O que a população pediria? Promessas? Procissões? Ladainhas?

A única voz que se ouvia era a do grande sino dourado, que balançava de um lado para outro
anunciando: “A rainha está morta! “.

Neta de Dom João Quinto, filha de Marianinha, que outrora tão bela, tão radiante, agora seria
lembrada como louca. Deitada em suas sepulturas com um semblante amargo e abalado pelos
pecados cometidos em vida, pelo sangue de inúmeras pessoas que carregava em suas mãos.

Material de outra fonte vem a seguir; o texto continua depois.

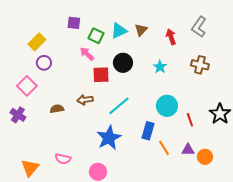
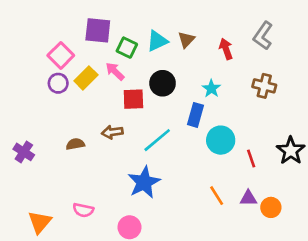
purple square: (74, 23) -> (98, 30), size x1.5
yellow rectangle: (37, 42) -> (86, 78), moved
pink square: (27, 86) -> (61, 55), moved
blue rectangle: (148, 131) -> (196, 115), moved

Agora o dia está quieto, sombrio e negro, simbolizando o luto. Bandeiras negras foram
hasteadas no pátio do castelo, a cidade está cercada de buchichos, cujo motivo seria
Tiradentes, e como mesmo morto ainda mantinha suas lembranças vivas e conseguia justiça
pelos crimes cometidos contra sua pessoa. Seria isso uma ação divida de Deus, fazendo justiça
para um filho condenado inocentemente? Seria o universo mandando seu carma? Ou seria
simplesmente o destino? Ninguém tem essa resposta.

A única coisa que se sabe é que sua história, sua coragem e braveza, e o modo como expressou
sua opinião, se declaram na sociedade atual, na forma em como manifestamos nossa opinião,
e como lutamos para conquistar o que queremos.